Supreme Court Overrules EPA "Strong-Arming" Under Clean Water Act
The United States Supreme Court recently held that an enforcement order issued by the United States Environmental Protection Agency (“EPA”) under the Clean Water Act (the “Act”) constituted “final agency action” and that the Act did not preclude judicial review of the order. (Sackett v. EPA, No. 10-1062 (U.S. March 21, 2012).

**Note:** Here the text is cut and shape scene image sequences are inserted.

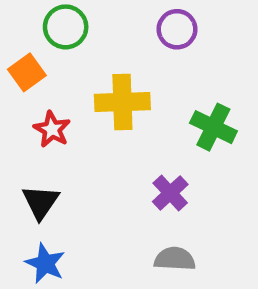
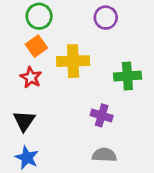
orange square: (27, 72) -> (36, 46), moved
green cross: (213, 127) -> (127, 76), turned -30
purple cross: (170, 193) -> (102, 115), turned -30

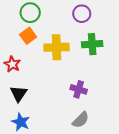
green cross: (127, 76) -> (92, 44), moved
red star: (31, 77) -> (12, 64), moved
gray semicircle: (104, 155) -> (81, 120), turned 132

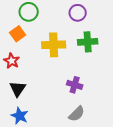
orange square: (28, 36) -> (18, 34), moved

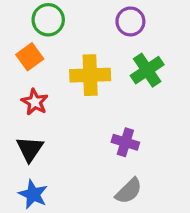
green cross: (88, 42) -> (147, 70), turned -30
red star: (12, 61) -> (35, 102), moved

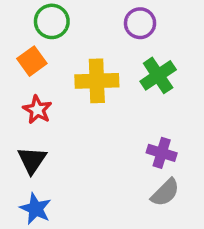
purple cross: (125, 142) -> (162, 153), moved
gray semicircle: (129, 191) -> (165, 192), moved

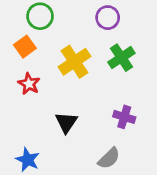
yellow cross: (97, 81) -> (75, 62), turned -32
black triangle: (32, 160) -> (66, 122), moved
gray semicircle: (165, 192) -> (109, 158), moved

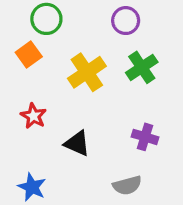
red star: (29, 84) -> (33, 116), moved
black triangle: (66, 122) -> (77, 143), turned -40
gray semicircle: (109, 158) -> (127, 185), turned 30

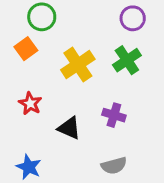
purple circle: (126, 21) -> (133, 18), moved
purple cross: (145, 137) -> (114, 115), moved

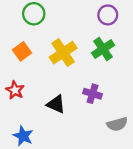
orange square: (26, 49) -> (22, 51), moved
red star: (30, 103) -> (15, 90), moved
gray semicircle: (114, 166) -> (117, 124), moved

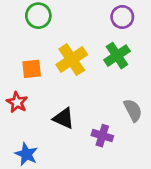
orange square: (22, 51) -> (32, 69), moved, turned 30
purple cross: (92, 94) -> (102, 136), moved
gray semicircle: (117, 124) -> (133, 110), moved, turned -102

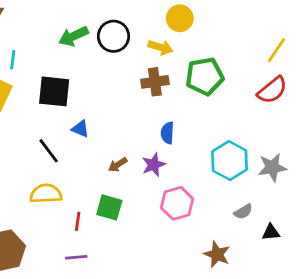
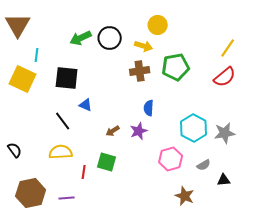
pink hexagon: (177, 203) -> (171, 159), moved
purple line: (76, 257) -> (67, 198), moved

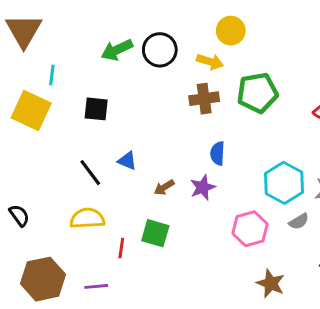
black square: (67, 78) -> (96, 109), size x0.7
blue triangle: (86, 105) -> (127, 161), moved
gray semicircle: (204, 165) -> (299, 221), moved

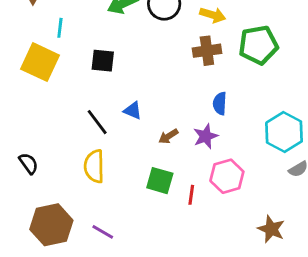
yellow semicircle: (87, 218) -> (94, 166), turned -88
pink hexagon: (250, 229) -> (227, 176), moved
red line: (121, 248) -> (191, 195), moved
purple line: (96, 286) -> (103, 232), turned 35

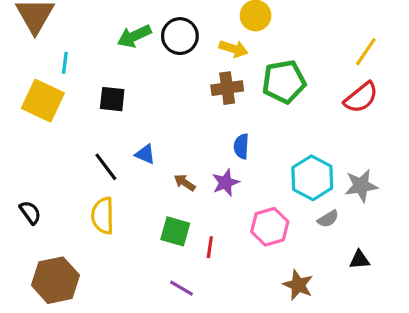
brown arrow: (168, 136) -> (185, 183), turned 66
pink hexagon: (227, 176) -> (270, 227), moved
purple line: (103, 232) -> (181, 288), moved

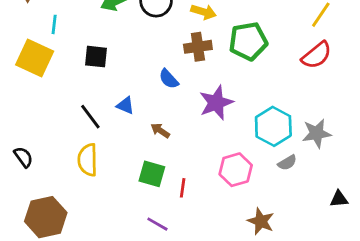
blue semicircle: (241, 146) -> (169, 79), moved, turned -45
purple star: (226, 183) -> (216, 103), moved, size x1.4
black triangle: (360, 260) -> (339, 199), moved

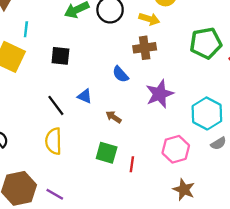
green pentagon: (248, 41) -> (206, 43), moved
brown star: (261, 221) -> (184, 190), moved
purple line: (157, 224) -> (55, 194), moved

The dispute arose after landowners, the Sacketts, placed fill material on their property in the beginning stages of building their house. The Sacketts then received an order from the EPA, which stated that their residential lot qualified as a wetland and that their construction project violated the Act. Specifically, the order stated that by placing the fill material on the property, the Sacketts unlawfully discharged a pollutant as prohibited by the Act. The order directed the Sacketts to take various actions, including restoring the “wetland” on their property pursuant to an EPA-created plan and providing EPA access to their property and any related documentation. According to the order, the Sacketts faced fines of up to $75,000 for each day of non-compliance.
After the EPA denied the Sacketts’ request for a hearing, the Sacketts brought suit in the United States District Court for the District of Idaho seeking declaratory and injunctive relief. Primarily, the Sacketts argued that EPA’s issuance of the order was unreasonable. Additionally, the Sacketts claimed that the order violated their Fifth Amendment due process rights by depriving them of “life, liberty, or property” in a fundamentally unfair way. The District Court dismissed their claims. The Ninth Circuit Court of Appeals affirmed, concluding that the Sacketts had no right to judicial review of administrative compliance orders such as the one issued by the EPA.
On appeal to the Supreme Court, the Sacketts sought judicial review under Chapter 7 of the Administrative Procedure Act (the “APA”), which allows for judicial review after a “final agency action for which there is no other adequate remedy in a court.” Thus, the Court had to determine whether the EPA’s issuance of the order was a “final” action and whether the Sacketts had any other “adequate remedies.”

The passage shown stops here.